Training Requirements and Limitations
While admirably simple to use during stress and chaos, GBC Kits are most
effective when combined with basic hemorrhage control training. Proper
techniques must be learned to apply dressings, tie tourniquets correctly high
and tight, monitor placement and document vital information for rescuers
arriving later. Urgent scenarios require focused skills, not attempts to
improvise solutions.
Lay responders must understand limitations too. GBC Kits alone do not replace
ambulance transport or substitute for medical evaluation and treatment of
wounds. Dangers exist if used inappropriately or left in place excessively long
without definitive care.

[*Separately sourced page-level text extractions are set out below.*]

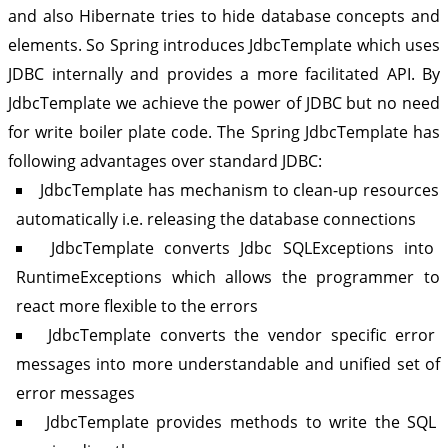
and also Hibernate tries to hide database concepts and
elements. So Spring introduces JdbcTemplate which uses
JDBC internally and provides a more facilitated API. By
JdbcTemplate we achieve the power of JDBC but no need
for write boiler plate code. The Spring JdbcTemplate has
following advantages over standard JDBC:
JdbcTemplate has mechanism to clean-up resources
automatically i.e. releasing the database connections
JdbcTemplate converts Jdbc SQLExceptions into
RuntimeExceptions which allows the programmer to
react more flexible to the errors
JdbcTemplate converts the vendor specific error
messages into more understandable and unified set of
error messages
JdbcTemplate provides methods to write the SQL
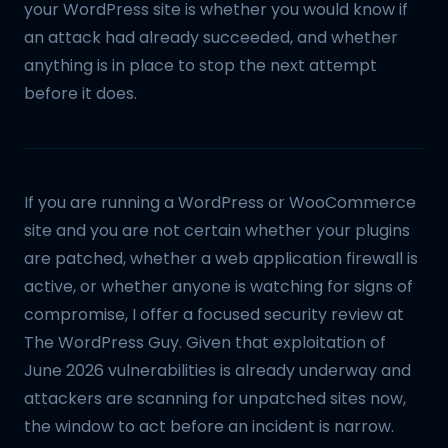
your WordPress site is whether you would know if
an attack had already succeeded, and whether
anything is in place to stop the next attempt
before it does.
If you are running a WordPress or WooCommerce
site and you are not certain whether your plugins
are patched, whether a web application firewall is
active, or whether anyone is watching for signs of
compromise, I offer a focused security review at
The WordPress Guy. Given that exploitation of
June 2026 vulnerabilities is already underway and
attackers are scanning for unpatched sites now,
the window to act before an incident is narrow.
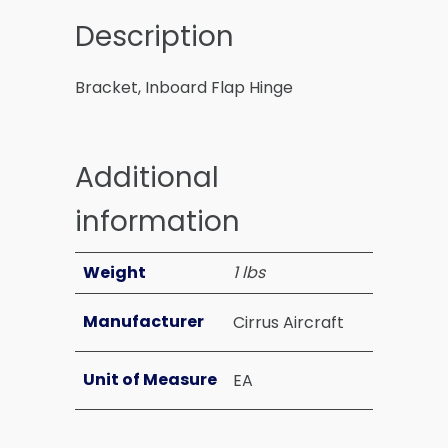
Description
Bracket, Inboard Flap Hinge
Additional
information
Weight
1 lbs
Manufacturer
Cirrus Aircraft
Unit of Measure
EA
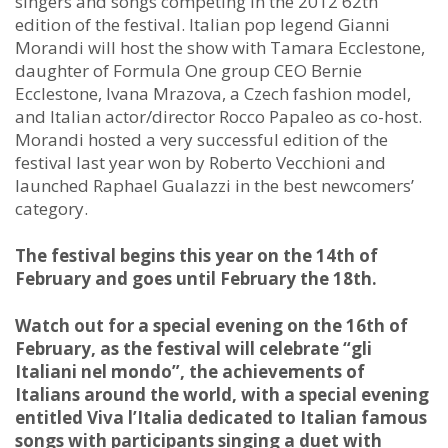
singers and songs competing in the 2012 62th
edition of the festival. Italian pop legend Gianni
Morandi will host the show with Tamara Ecclestone,
daughter of Formula One group CEO Bernie
Ecclestone, Ivana Mrazova, a Czech fashion model,
and Italian actor/director Rocco Papaleo as co-host.
Morandi hosted a very successful edition of the
festival last year won by Roberto Vecchioni and
launched Raphael Gualazzi in the best newcomers’
category.
The festival begins this year on the 14th of
February and goes until February the 18th.
Watch out for a special evening on the 16th of
February, as the festival will celebrate “gli
Italiani nel mondo”, the achievements of
Italians around the world, with a special evening
entitled Viva l’Italia dedicated to Italian famous
songs with participants singing a duet with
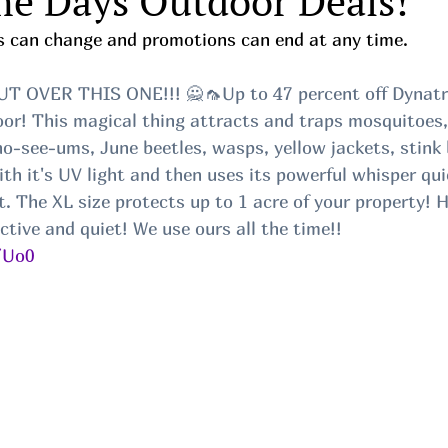
me Days Outdoor Deals!
ces can change and promotions can end at any time.
 OVER THIS ONE!!! 🙅🦟Up to 47 percent off Dynatra
or! This magical thing attracts and traps mosquitoes, b
no-see-ums, June beetles, wasps, yellow jackets, stink 
th it's UV light and then uses its powerful whisper qui
. The XL size protects up to 1 acre of your property! 
ective and quiet! We use ours all the time!!
/Uo0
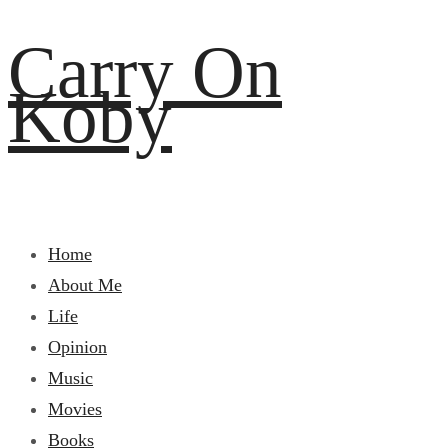
Carry On
Koby
Home
About Me
Life
Opinion
Music
Movies
Books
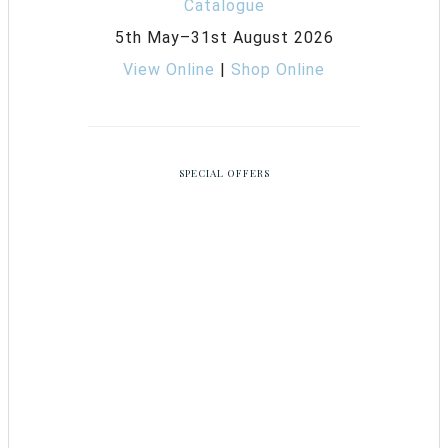
5th May–31st August 2026
View Online
|
Shop Online
SPECIAL OFFERS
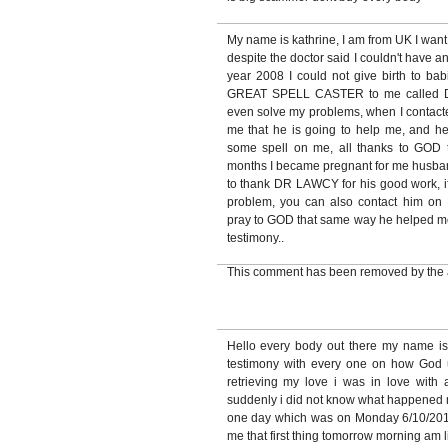
My name is kathrine, I am from UK I want
despite the doctor said I couldn't have a
year 2008 I could not give birth to babi
GREAT SPELL CASTER to me called 
even solve my problems, when I contacte
me that he is going to help me, and h
some spell on me, all thanks to GOD 
months I became pregnant for me husband
to thank DR LAWCY for his good work, if
problem, you can also contact hi
pray to GOD that same way he helped me, 
testimony..
This comment has been removed by the 
Hello every body out there my name i
testimony with every one on how God
retrieving my love i was in love with
suddenly i did not know what happened 
one day which was on Monday 6/10/2010
me that first thing tomorrow morning am 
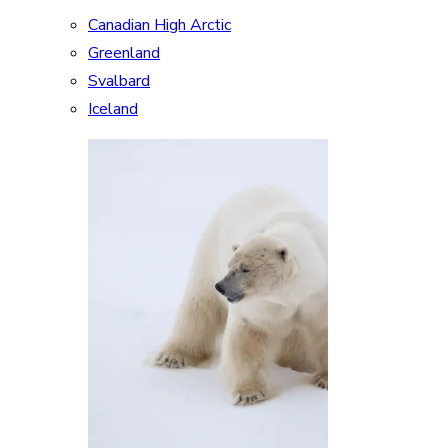
Canadian High Arctic
Greenland
Svalbard
Iceland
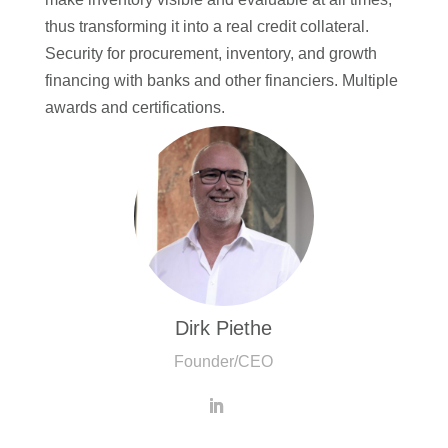
thus transforming it into a real credit collateral.
Security for procurement, inventory, and growth
financing with banks and other financiers. Multiple
awards and certifications.
Dirk Piethe
Founder/CEO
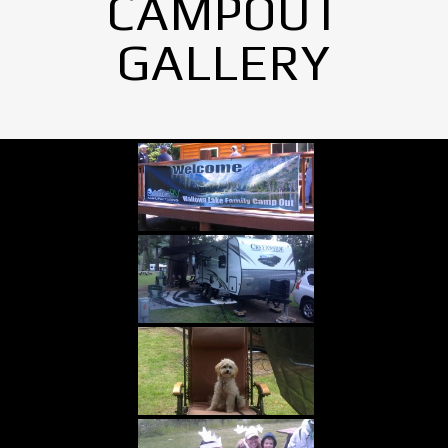
CAMPOUT
GALLERY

Public access trauma training educates responders on
these issues while empowering them to save lives rather than being bystanders
during catastrophes.
Future Improvements and Challenges
As GBC Kits become standard preparedness items for more agencies and
organizations, improvements aim to expand their lifesaving potential further:
- New dressing and tourniquet designs strive for even simpler and more
effective use under stress without sacrificing pressure levels required to
achieve hemostasis.
- Bleeding control simulation models and refresher courses develop hand-on
experience for long-term skill retention beyond initial certification or
awareness programs.
- Alternative response strategies target needs of underserved areas lacking
transportation infrastructure through inventory kits for lay responders living
remotely.
- Research assesses additional applications like augmenting first aid response
during mass casualty disasters or combating non-traumatic hemorrhage from
medical emergencies, such as strokes or cardiac issues.
In Summary, challenges lie in changing societal norms where bystanders
historically hesitate intervening during emergencies. Public accessibility
alone does not guarantee willingness and confidence to act. Overcoming barriers
to the diffusion of simple lifesaving techniques demands ongoing advocacy
emphasizing bleeding is reversible if addressed urgently before help arrives.